■ **Requirement**:
In the records below, print each line exactly and leave every image out.
═════ Excerpted data ═════
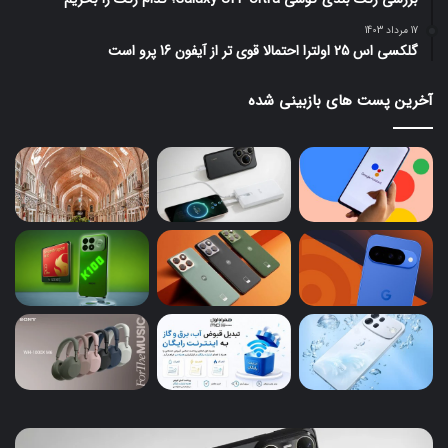
17 مرداد 1403
گلکسی اس 25 اولترا احتمالا قوی تر از آیفون 16 پرو است
آخرین پست های بازبینی شده
هواوی
موت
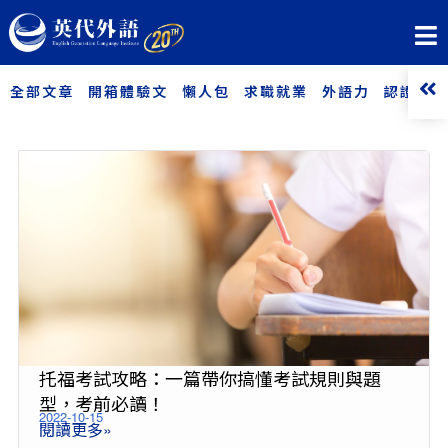
全部文章
開箱體驗文
懶人包
求職就業
外語力
認證考試
托福考試攻略：一篇帶你搞懂考試規則與題
型，考前必讀！
2022-10-15
閱讀更多»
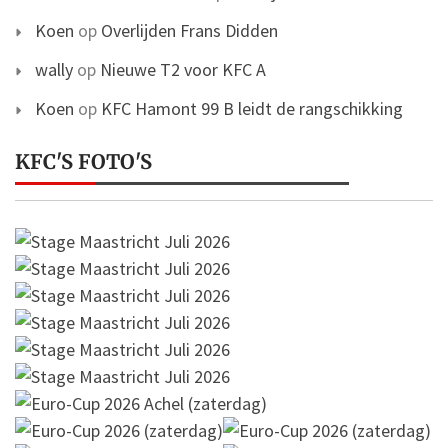
Koen
op
Overlijden Frans Didden
wally
op
Nieuwe T2 voor KFC A
Koen
op
KFC Hamont 99 B leidt de rangschikking
KFC'S FOTO'S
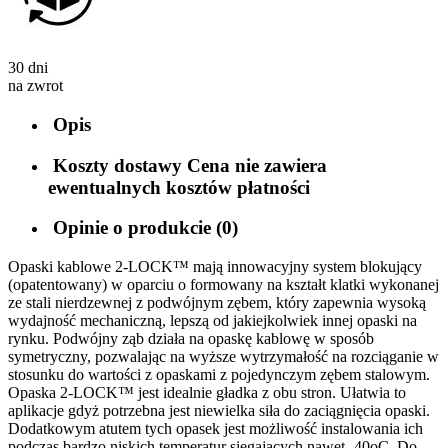
30 dni
na zwrot
Opis
Koszty dostawy
Cena nie zawiera
ewentualnych kosztów płatności
Opinie o produkcie (0)
Opaski kablowe 2-LOCK™ mają innowacyjny system blokujący
(opatentowany) w oparciu o formowany na kształt klatki wykonanej
ze stali nierdzewnej z podwójnym zębem, który zapewnia wysoką
wydajność mechaniczną, lepszą od jakiejkolwiek innej opaski na
rynku. Podwójny ząb działa na opaskę kablowę w sposób
symetryczny, pozwalając na wyższe wytrzymałość na rozciąganie w
stosunku do wartości z opaskami z pojedynczym zębem stalowym.
Opaska 2-LOCK™ jest idealnie gładka z obu stron. Ułatwia to
aplikacje gdyż potrzebna jest niewielka siła do zaciągnięcia opaski.
Dodatkowym atutem tych opasek jest możliwość instalowania ich
podczas bardzo niskich temperatur sięgających nawet -40oC. Do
═════
■ **Problem solution**:
17 مرداد 1403
گلکسی اس 25 اولترا احتمالا قوی تر از آیفون 16 پرو است
آخرین پست های بازبینی شده
هواوی
موت
全部文章
開箱體驗文
懶人包
求職就業
外語力
認證考試
托福考試攻略：一篇帶你搞懂考試規則與題
型，考前必讀！
2022-10-15
閱讀更多»
Koen
op
Overlijden Frans Didden
wally
op
Nieuwe T2 voor KFC A
Koen
op
KFC Hamont 99 B leidt de rangschikking
KFC'S FOTO'S
30 dni
na zwrot
Opis
Koszty dostawy
Cena nie zawiera
ewentualnych kosztów płatności
Opinie o produkcie (0)
Opaski kablowe 2-LOCK™ mają innowacyjny system blokujący
(opatentowany) w oparciu o formowany na kształt klatki wykonanej
ze stali nierdzewnej z podwójnym zębem, który zapewnia wysoką
wydajność mechaniczną, lepszą od jakiejkolwiek innej opaski na
rynku. Podwójny ząb działa na opaskę kablowę w sposób
symetryczny, pozwalając na wyższe wytrzymałość na rozciąganie w
stosunku do wartości z opaskami z pojedynczym zębem stalowym.
Opaska 2-LOCK™ jest idealnie gładka z obu stron. Ułatwia to
aplikacje gdyż potrzebna jest niewielka siła do zaciągnięcia opaski.
Dodatkowym atutem tych opasek jest możliwość instalowania ich
podczas bardzo niskich temperatur sięgających nawet -40oC. Do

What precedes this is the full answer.